La storia dell’Archivio è, tuttavia, piuttosto lunga e travagliata.

Nel corso degli anni 70 la Soprintendenza effettua diversi sopralluoghi in cui rileva una situazione critica per stato di abbandono e disordine della preziosa documentazione. Nel 1988, a seguito di sollecitazioni della Soprintendenza stessa, l’allora assessore comunale si adopera per ottenere i finanziamenti volti al restauro e alla conservazione. Ma una vera e propria opera di ordinamento e inventariato inizia solo nel 1997, con un progetto affidato alla Cooperativa Archivum di Terni che ci lavora con strascichi fino al 2000.

Nel 2005, a seguito di un’ispezione, la funzionaria della soprintendenza archivistica per l’Umbria, Francesca Tomassini, redige un elenco che suddivide la documentazione in epoca preunitaria e postunitaria, descrivendo per ciascuna parte le serie, la consistenza e gli estremi cronologici. Nel corso dell’incontro tenutosi il 26 settembre, chiedo se esiste un inventario consultabile. I relatori rispondono che ne esiste uno parziale, non ancora terminato a causa anche della disponibilità dei finanziamenti.

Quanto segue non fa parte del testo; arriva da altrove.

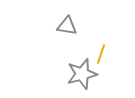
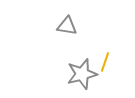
yellow line: moved 4 px right, 8 px down
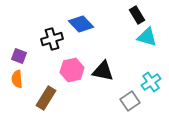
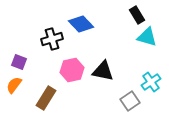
purple square: moved 6 px down
orange semicircle: moved 3 px left, 6 px down; rotated 42 degrees clockwise
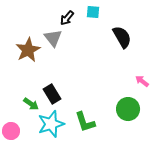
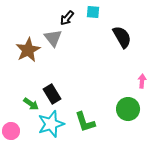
pink arrow: rotated 56 degrees clockwise
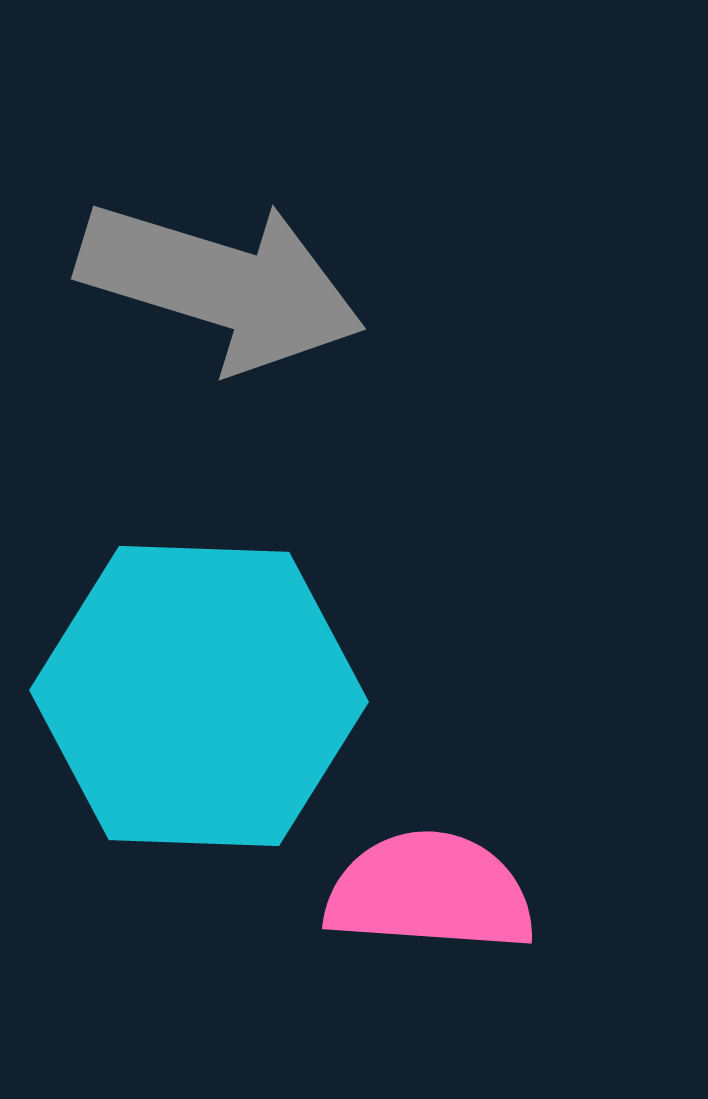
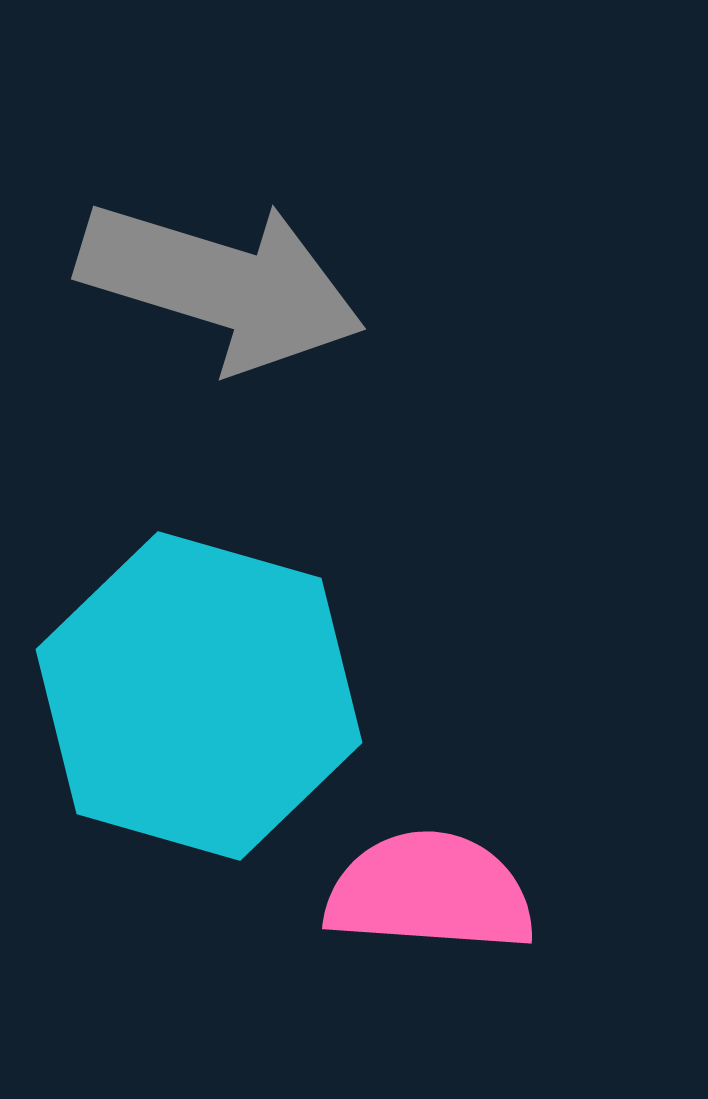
cyan hexagon: rotated 14 degrees clockwise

Il responsabile comunale addetto all’archivio mi conferma che la riordinazione invece è terminata. Mancherebbe soltanto una piccola scatola. Mi spiega che Palazzo Orca ospita l’archivio mandamentale, notarile e storico mentre a Palazzo Fargna ci sono gli atti del Comune divisi nelle sezioni classiche di amministrazione, urbanistica, gestione servizi pubblici, eccetera. La riordinazione dell’archivio storico è per macroargomenti, divisi in faldoni, ma non esiste una catalogazione dei singoli documenti. L’archivio notarile è invece diviso per notai e anno di erogazione degli atti.

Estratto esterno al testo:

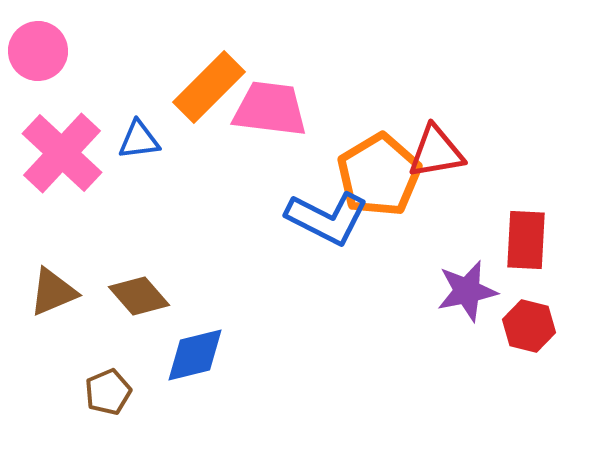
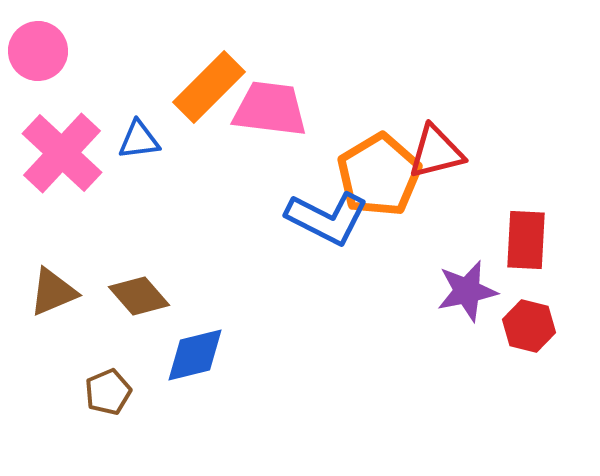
red triangle: rotated 4 degrees counterclockwise
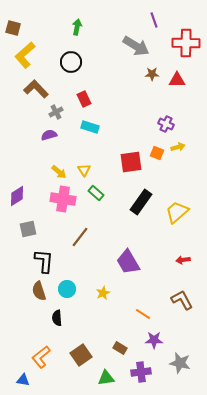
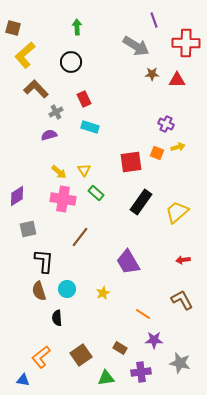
green arrow at (77, 27): rotated 14 degrees counterclockwise
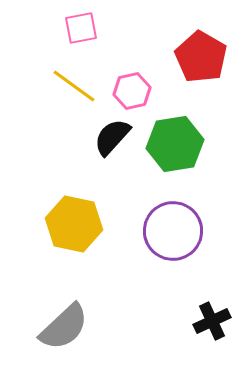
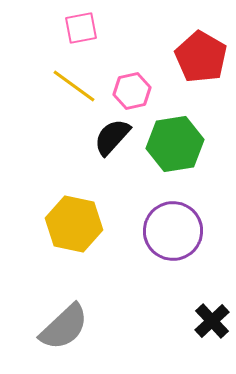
black cross: rotated 18 degrees counterclockwise
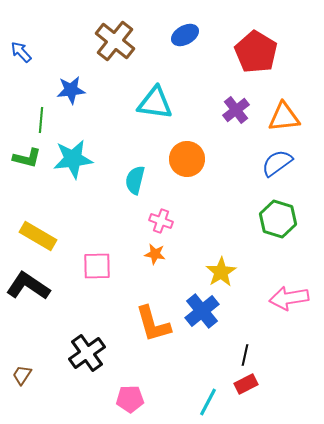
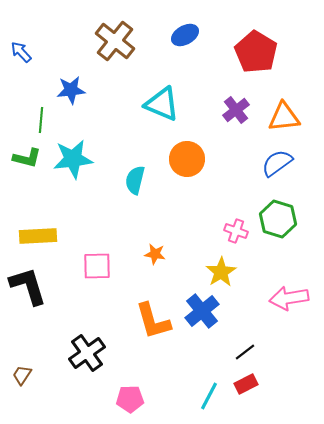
cyan triangle: moved 7 px right, 1 px down; rotated 15 degrees clockwise
pink cross: moved 75 px right, 10 px down
yellow rectangle: rotated 33 degrees counterclockwise
black L-shape: rotated 39 degrees clockwise
orange L-shape: moved 3 px up
black line: moved 3 px up; rotated 40 degrees clockwise
cyan line: moved 1 px right, 6 px up
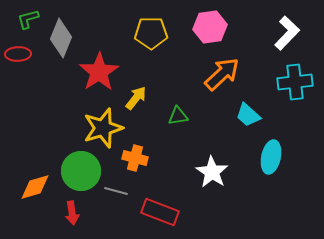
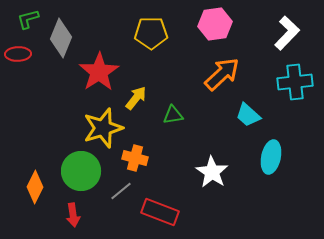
pink hexagon: moved 5 px right, 3 px up
green triangle: moved 5 px left, 1 px up
orange diamond: rotated 48 degrees counterclockwise
gray line: moved 5 px right; rotated 55 degrees counterclockwise
red arrow: moved 1 px right, 2 px down
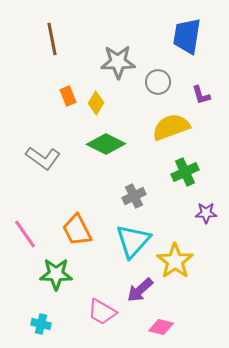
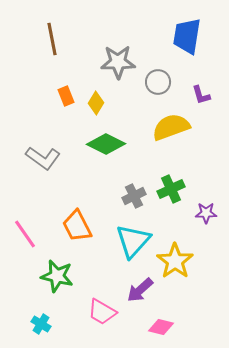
orange rectangle: moved 2 px left
green cross: moved 14 px left, 17 px down
orange trapezoid: moved 4 px up
green star: moved 1 px right, 2 px down; rotated 12 degrees clockwise
cyan cross: rotated 18 degrees clockwise
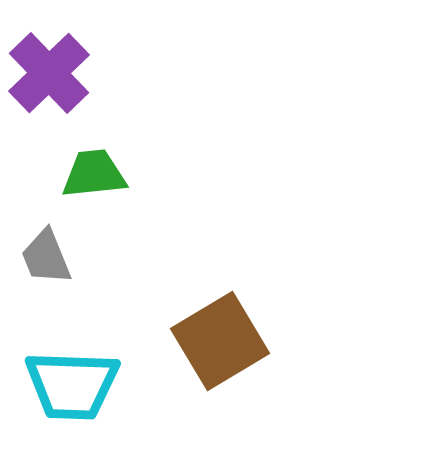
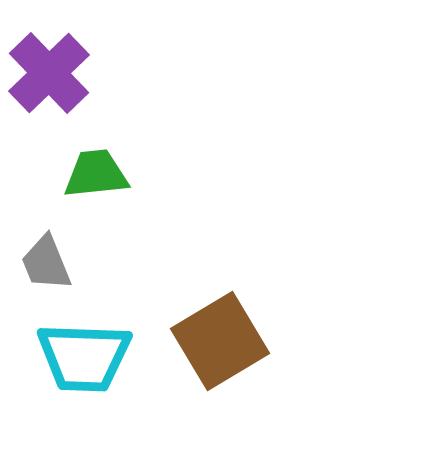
green trapezoid: moved 2 px right
gray trapezoid: moved 6 px down
cyan trapezoid: moved 12 px right, 28 px up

In teoria l’archivio è fruibile, aperto al pubblico, come assicurano gli addetti ai lavori. In pratica però i locali non sono accessibili. È fruibile nella misura in cui chiunque voglia, può richiedere al Comune copia dell’inventario prima e del documento cui è interessato poi, per consultarlo successivamente in sede comunale, alla presenza di un funzionario. Il responsabile del Comune mi dice anche che nel caso in cui il reperimento di un documento dovesse risultare più complesso del previsto, la consultazione del faldone di riferimento può essere fatta insieme al richiedente.

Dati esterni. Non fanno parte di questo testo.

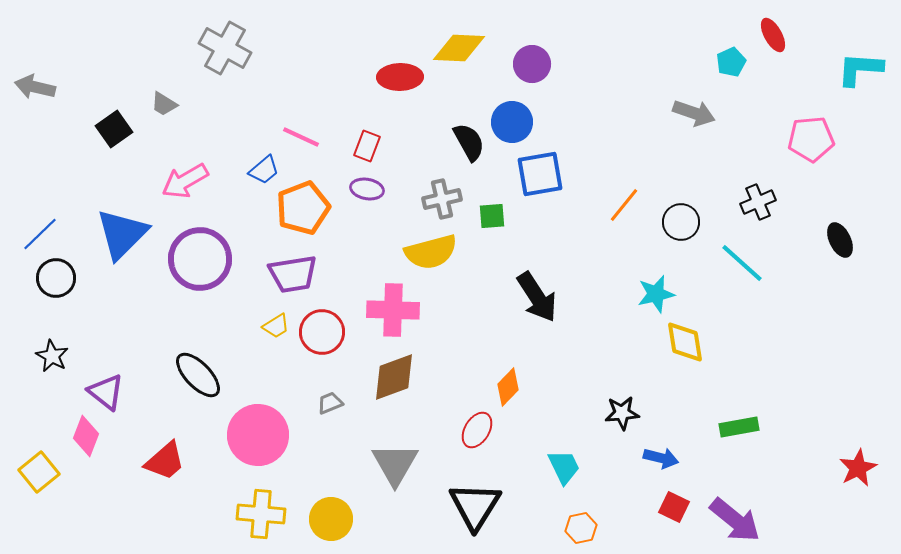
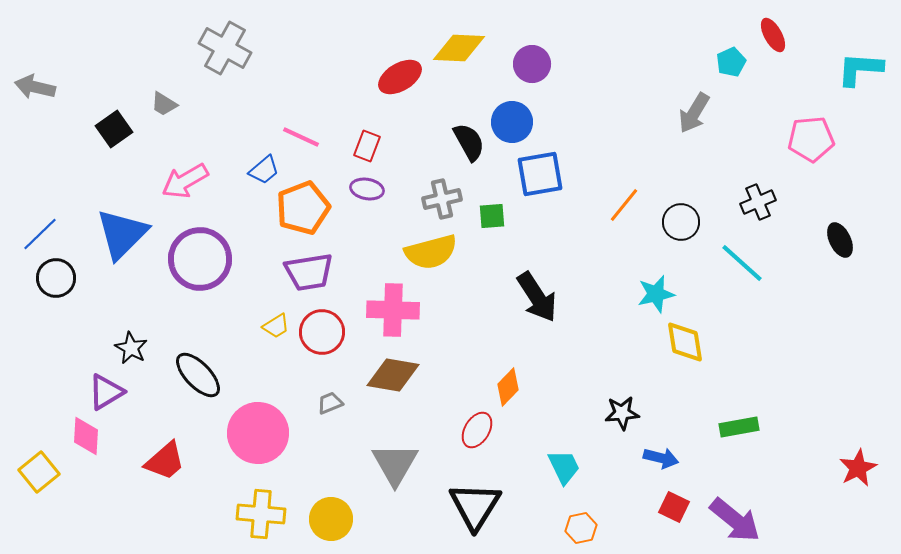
red ellipse at (400, 77): rotated 30 degrees counterclockwise
gray arrow at (694, 113): rotated 102 degrees clockwise
purple trapezoid at (293, 274): moved 16 px right, 2 px up
black star at (52, 356): moved 79 px right, 8 px up
brown diamond at (394, 377): moved 1 px left, 2 px up; rotated 30 degrees clockwise
purple triangle at (106, 392): rotated 51 degrees clockwise
pink circle at (258, 435): moved 2 px up
pink diamond at (86, 436): rotated 18 degrees counterclockwise
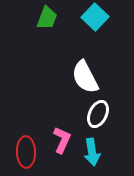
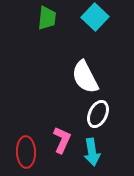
green trapezoid: rotated 15 degrees counterclockwise
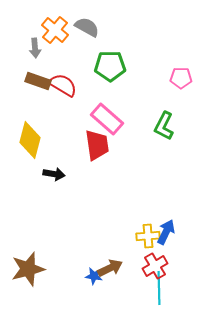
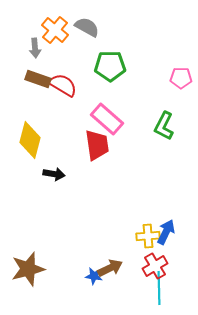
brown rectangle: moved 2 px up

A detta degli studiosi, l’inventario finora redatto non è accurato. Nel corso della sua esposizione, Odir Dias ha rilevato che la consultazione non è affatto semplice in quanto non sempre la registrazione di atti e documenti corrisponde all’inventario.

Dias non è l’unico a notare la difficoltà. Alcuni studiosi, per lavoro o per passione, contattati sull’argomento, hanno espresso le stesse perplessità circa l’efficacia della procedura di richiesta, sottolineando che si potrebbe sapere cosa si cerca ma non in quale documento ( o anno, o argomento) cercare, e che l’accesso ai locali dell’archivio offrirebbe maggiori opportunità di orientamento e ricerca. I diversi interpellati suggeriscono peraltro l’imprescindibilità di un responsabile di archivio, una figura qualificata che abbia contribuito alla riordinazione della documentazione. In pratica, una guida per chi voglia, o debba, affrontare la complessità di una ricerca archivistica.

I più ambiziosi auspicano il trasferimento dell’intero patrimonio in un unico edificio adibito allo scopo. Un progetto pregevole, di notevole investimento economico, che, tuttavia, offrirebbe a Castel della Pieve il lustro e la sede di uno dei quindici archivi storici più importanti della regione.